Sunday, November 14, 2010

The Space Station


Suddenly I am aware of my ability to be broken; what it is to have your bones break and muscles tear. The wind howls and accentuates the height from which I look down. I hear Dad's words echo in my head: "Never climb up what you cannot climb down." I should have listened to him. I am not that far up, only twenty-five feet or so. But numbers don't matter when your gut is in a knot the size of your miniscule mortality.

I have been climbing for twelve years and have never bothered with free-soloing (climbing without a rope). There was never a desire to be above the earth without the security of 10mm rope between you and the forces of Gravity. Yet, at the moment, Gravity is chuckling and tugging at my faith in climbing shoes, taunting me as pebbles trickle past me into the air.

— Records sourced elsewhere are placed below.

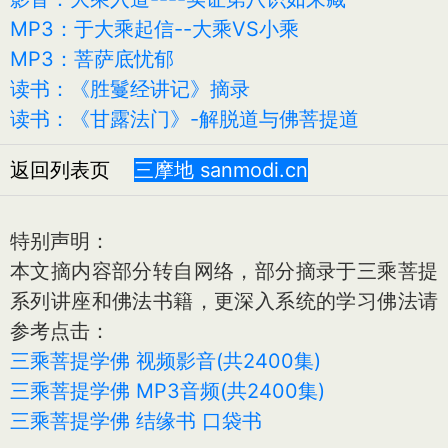
MP3：于大乘起信--大乘VS小乘
MP3：菩萨底忧郁
读书：《胜鬘经讲记》摘录
读书：《甘露法门》-解脱道与佛菩提道
返回列表页
三摩地 sanmodi.cn
特别声明：
本文摘内容部分转自网络，部分摘录于三乘菩提
系列讲座和佛法书籍，更深入系统的学习佛法请
参考点击：
三乘菩提学佛 视频影音(共2400集)
三乘菩提学佛 MP3音频(共2400集)
三乘菩提学佛 结缘书 口袋书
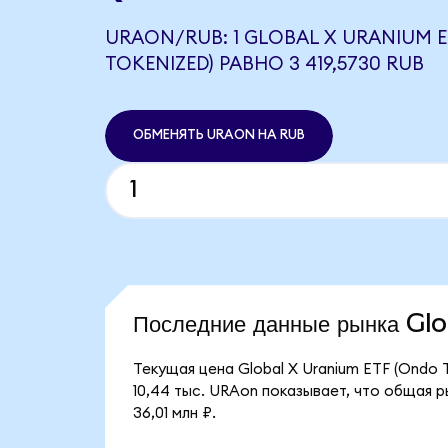
URAON/RUB: 1 GLOBAL X URANIUM E
TOKENIZED) РАВНО 3 419,5730 RUB
ОБМЕНЯТЬ URAON НА RUB
Последние данные рынка G
Текущая цена Global X Uranium ETF (Ondo 
10,44 тыс. URAon показывает, что общая р
36,01 млн ₽.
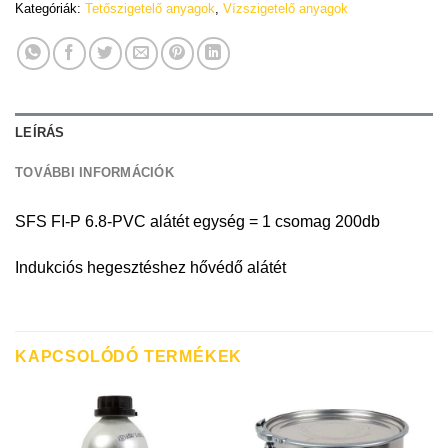
Kategóriák:
Tetőszigetelő anyagok
,
Vízszigetelő anyagok
LEÍRÁS
TOVÁBBI INFORMÁCIÓK
SFS FI-P 6.8-PVC alátét egység = 1 csomag 200db
Indukciós hegesztéshez hővédő alátét
KAPCSOLÓDÓ TERMÉKEK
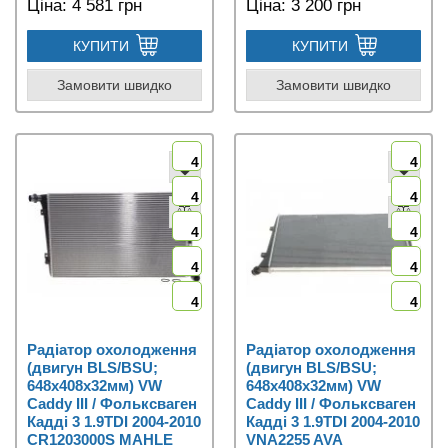
Ціна:
4 581 грн
Ціна:
3 200 грн
КУПИТИ
КУПИТИ
Замовити швидко
Замовити швидко
4
4
4
4
4
4
4
4
4
4
Радіатор охолодження
Радіатор охолодження
(двигун BLS/BSU;
(двигун BLS/BSU;
648x408x32мм) VW
648x408x32мм) VW
Caddy III / Фольксваген
Caddy III / Фольксваген
Кадді 3 1.9TDI 2004-2010
Кадді 3 1.9TDI 2004-2010
CR1203000S MAHLE
VNA2255 AVA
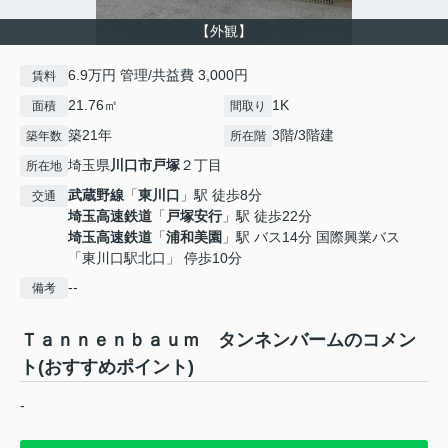
【外観】
6.9万円 管理/共益費 3,000円
賃料
21.76㎡
1K
面積
間取り
築21年
3階/3階建
築年数
所在階
埼玉県
川口市
戸塚
２丁目
所在地
武蔵野線
「
東川口
」駅 徒歩8分
交通
埼玉高速鉄道
「
戸塚安行
」駅 徒歩22分
埼玉高速鉄道
「
浦和美園
」駅 バス14分 国際興業バス
「東川口駅北口」 停歩10分
--
備考
Ｔａｎｎｅｎｂａｕｍ タンネンバームのコメン
ト(おすすめポイント)
-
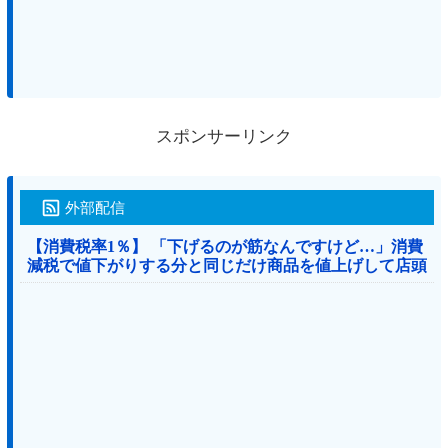
スポンサーリンク
外部配信
【消費税率1％】 「下げるのが筋なんですけど…」消費
減税で値下がりする分と同じだけ商品を値上げして店頭
価格を変えない店も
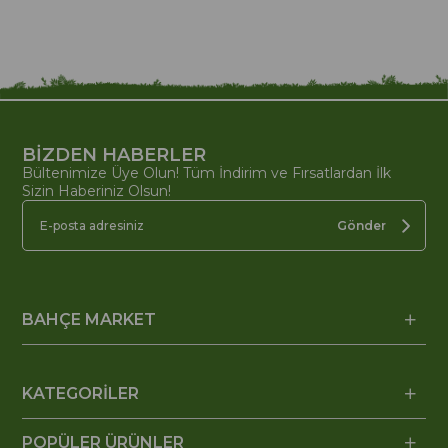
BİZDEN HABERLER
Bültenimize Üye Olun! Tüm İndirim ve Fırsatlardan İlk
Sizin Haberiniz Olsun!
Gönder
BAHÇE MARKET
KATEGORİLER
POPÜLER ÜRÜNLER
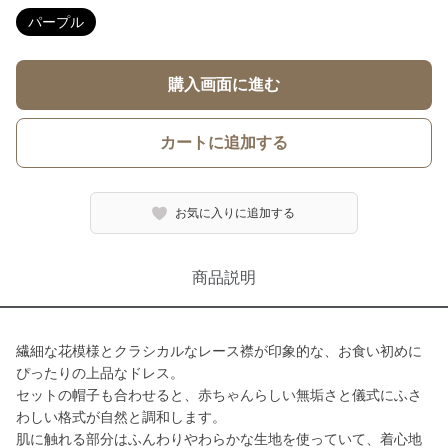
パープル
購入画面に進む
カートに追加する
お気に入りに追加する
商品説明
繊細な花模様とクラシカルなレース襟が印象的な、お食い初めに
ぴったりの上品なドレス。
セットの帽子も合わせると、赤ちゃんらしい無垢さと儀式にふさ
わしい格式が自然と調和します。
肌に触れる部分はふんわりやわらかな生地を使っていて、着心地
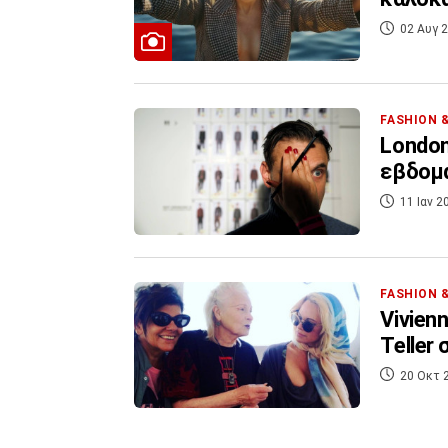
02 Αυγ 2
FASHION 
London
εβδομά
11 Ιαν 2
FASHION 
Vivien
Teller
20 Οκτ 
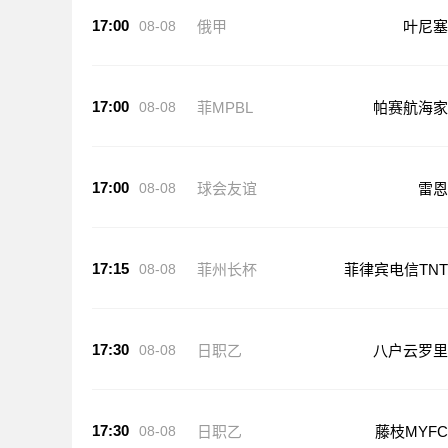
17:00
08-08
俄甲
叶尼塞
17:00
08-08
菲MPBL
帕赛航海家
17:00
08-08
球会友谊
雷恩
17:15
08-08
菲州长杯
菲律宾电信TNT
17:30
08-08
日职乙
八户云罗里
17:30
08-08
日职乙
藤枝MYFC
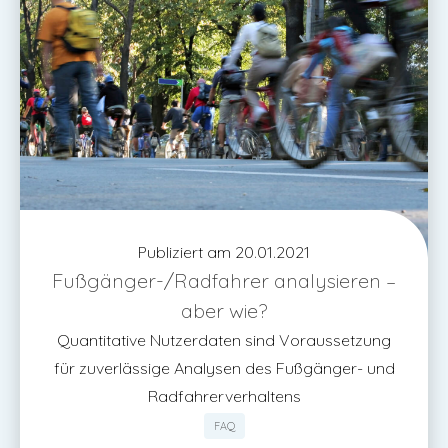
Publiziert am 20.01.2021
Fußgänger-/Radfahrer analysieren –
aber wie?
Quantitative Nutzerdaten sind Voraussetzung
für zuverlässige Analysen des Fußgänger- und
Radfahrerverhaltens
FAQ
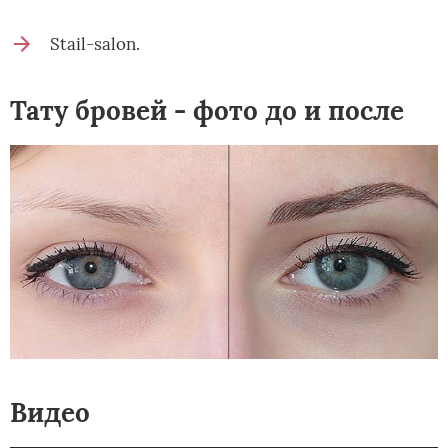
Stail-salon.
Тату бровей - фото до и после
Видео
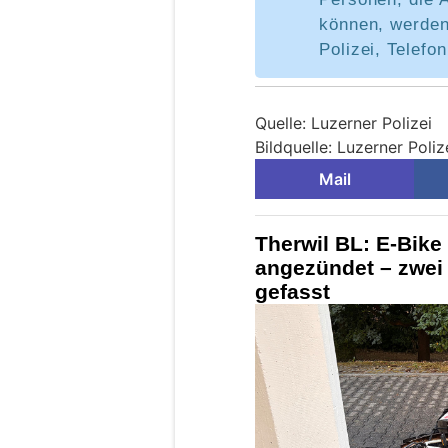
können, werden
Polizei, Telefo
Quelle: Luzerner Polizei
Bildquelle: Luzerner Poliz
Mail
Therwil BL: E-Bik
angezündet – zwei 
gefasst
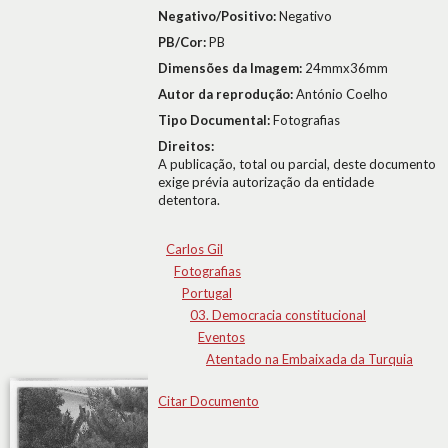
Negativo/Positivo:
Negativo
PB/Cor:
PB
Dimensões da Imagem:
24mmx36mm
Autor da reprodução:
António Coelho
Tipo Documental:
Fotografias
Direitos:
A publicação, total ou parcial, deste documento
exige prévia autorização da entidade
detentora.
Carlos Gil
Fotografias
Portugal
03. Democracia constitucional
Eventos
Atentado na Embaixada da Turquia
Citar Documento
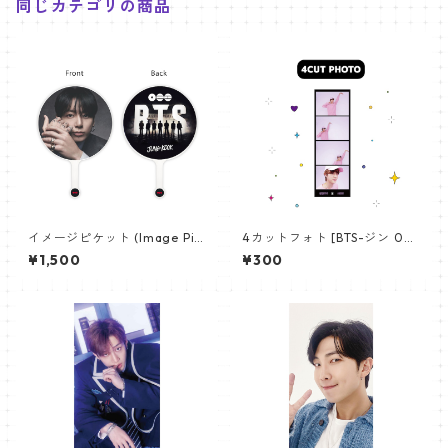
同じカテゴリの商品
イメージピケット (Image Pic
4カットフォト [BTS-ジン 02]
ket) うちわ - ジョングク (JU
4CUT PHOTO BTS-JIN 02
¥1,500
¥300
NGKOOK_19)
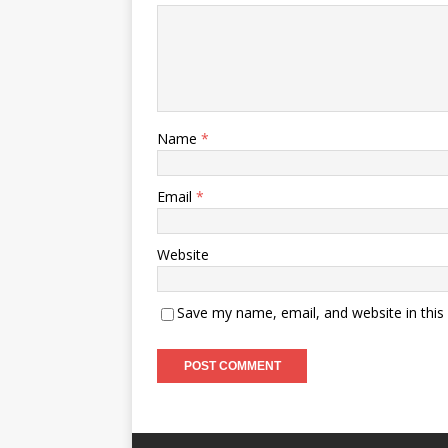
Name
*
Email
*
Website
Save my name, email, and website in this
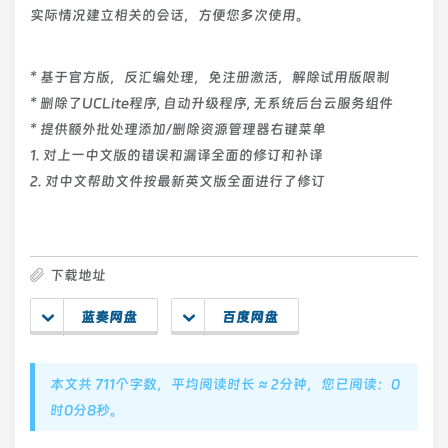
实际情况建立相关的会话，方便您多次使用。
* 基于官方版，反汇编处理，免注册激活，解除试用版限制
* 删除了UCLite程序, 自动升级程序, 无系统后台云服务组件
* 提供额外批处理添加/删除资源管理器右键菜单
1. 对上一中文版的错误和漏译全面的修订和补译
2. 对中文帮助文件按最新英文版全面进行了修订
下载地址
蓝奏网盘
百度网盘
本文共 711个字数，平均阅读时长 ≈ 2分钟，您已阅读：0
时0分8秒。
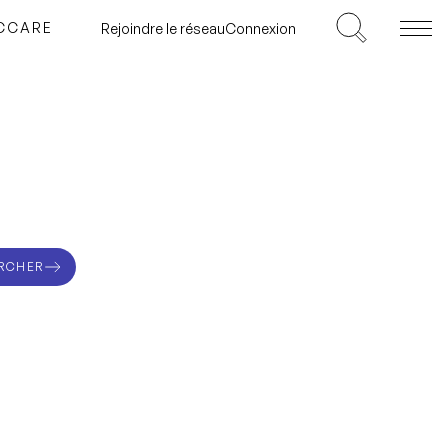
ICCARE
Rejoindre le réseau
Connexion
RCHER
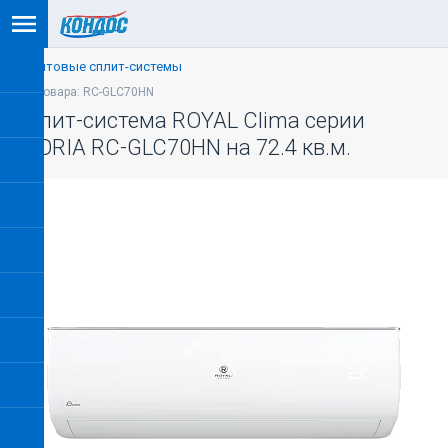
Бытовые сплит-системы
Код товара: RC-GLC70HN
Сплит-система ROYAL Clima серии
GLORIA RC-GLC70HN на 72.4 кв.м.
-5% ПО КОДУ: VESNA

Then from behind the wind comes the words of my little sister, whom is perched comfortably next to me. She tells me to only focus on my next move. Breathe.

My life, when looked upon from where I am, seems too big, too real, and entirely incomprehensible. There are too many choices just in front of me that could lead to pain or to a shattering of my existence as I know it. Am I looking too far ahead? Why do I feel that whatever I choose next will be my downfall?

Joshua Tree has always been a place of clarity for me. I come here expecting to feel refreshed and renewed. But as I look down at the granite below and picture my broken body in a bloody mess, I don't feel clear-minded.

I don't know where I shall go in life. By the Laws of Time I am projected forward into my future whether I make a choice or not. So...

I scoot forward, heels pushing my back into the rock behind me. I watch where my little sister (mountain goat that she is) places her feet, her hands. Tears make it difficult to see, but there is no going back now. The wind dies down like a gift of courage. My toes reach a ledge wide enough to stand on and I do: I stand. Relief washes over my face in hot little streams. My sister hugs me, confident and beautiful as always. Joshua Tree is still our home, not our deathbed.

What next? I am not ready to answer that question yet. I can say that I will make it through whatever comes at me; when I do make a choice I will live with the consequences. One day I truly will face my mortality and I will succumb to it: that day was not today.


1 comment:

Karen Oberlander said...

Kat, you're writing your ass off. What a piece. What a mood you have going on there. I could feel the dry wind die down myself. You're an inspiration.